The DOT’s Pipeline and Hazardous Materials Safety Administration released a report July 23 that found Bakken crude has a higher gas content, higher vapor pressure, lower flash point and boiling point “and thus a higher degree of volatility than most other crudes in the U.S., which correlates to increased ignitability and flammability.”
The report was prompted in part by the derailment and explosion of train cars carrying Bakken crude that killed 47 people on July 6, 2013, in Lac-Megantic, Quebec.
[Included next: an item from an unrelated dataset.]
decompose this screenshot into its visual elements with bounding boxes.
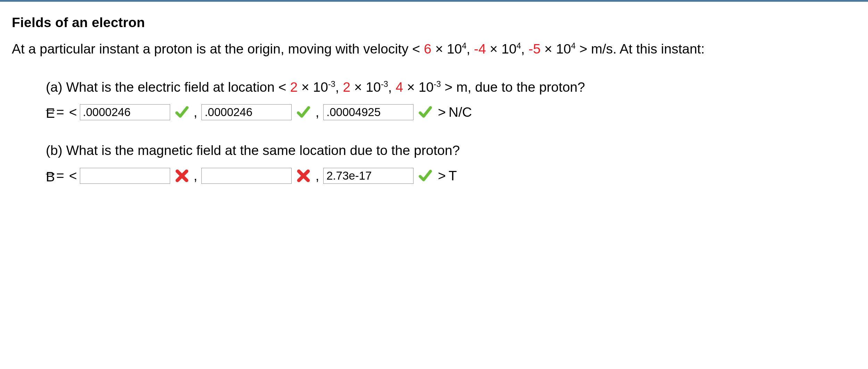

It also cites three other recent train mishaps involving Bakken crude, most notably the fiery derailment Dec. 30 near Casselton, N.D.
“Given Bakken crude oil’s volatility, there is an increased risk of a significant incident involving this material due to the significant volume that is transported, the routes and the extremely long distances it is moving by rail,” the PHMSA report stated.
However, an industry study commissioned by the North Dakota Petroleum Council came to a different conclusion. The final report — released Monday and presented to the Industrial Commission on Wednesday — reinforced preliminary results released in May that found Bakken crude is similar to other North American light, sweet crudes and doesn’t pose a greater risk to transport by rail than other crudes and transportation fuels.
Dennis Sutton, an Ohio-based consultant with Turner, Mason & Co., which conducted the $400,000 industry study with SGS Laboratories, said PHMSA’s conclusion isn’t supported by data in its report.
“I think they are painting a picture incorrectly that the world of crudes looks like this and Bakken is out here,” he said.
Petroleum Council Vice President Kari Cutting said she asked PHMSA if it had comparative data on Bakken and other forms of crude regarding volatility and flammability, “and they said, ‘Not at this time.’”
“It almost sounds like they’re trying to make something up,” Goehring said.
PHMSA officials did not respond to phone and email messages seeking comment Wednesday.
The industry report outlined several recommended “best practices” for treating, testing and shipping Bakken crude. They include classifying all Bakken crude as a Class 3, Packing Group 1 hazardous material — the most dangerous class of Class 3 flammable liquids — even if current testing methods would classify a shipment as Packing Group 2. The difference in packing group number won’t affect how Bakken crude is moved by rail, but it would limit what types of trucks could haul the crude.
Oil company executives said existing infrastructure and vapor recovery equipment being installed in the maturing Bakken oil fields will help remove so-called “light ends,” or gases like butane and propane, from the crude to make it as safe as possible, but they noted it will still be flammable.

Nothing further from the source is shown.